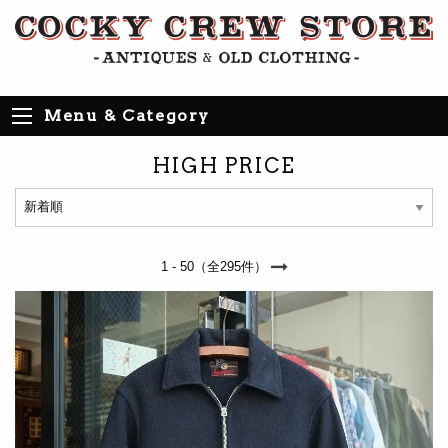
Menu & Category
HIGH PRICE
1 - 50（全295件）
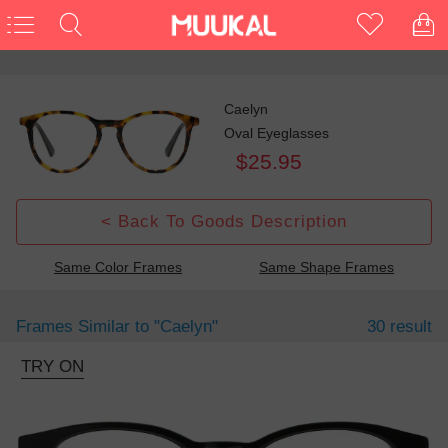
Caelyn
Oval Eyeglasses
$25.95
< Back To Goods Description
Same Color Frames
Same Shape Frames
Frames Similar to
"caelyn"
30 result
TRY ON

# # # # #

- _Task objective_
Retype each line above exactly and leave out any picture.

- _Reply to the exercise_
Menu & Category
HIGH PRICE
1 - 50（全295件）
Caelyn
Oval Eyeglasses
$25.95
< Back To Goods Description
Same Color Frames
Same Shape Frames
Frames Similar to
"caelyn"
30 result
TRY ON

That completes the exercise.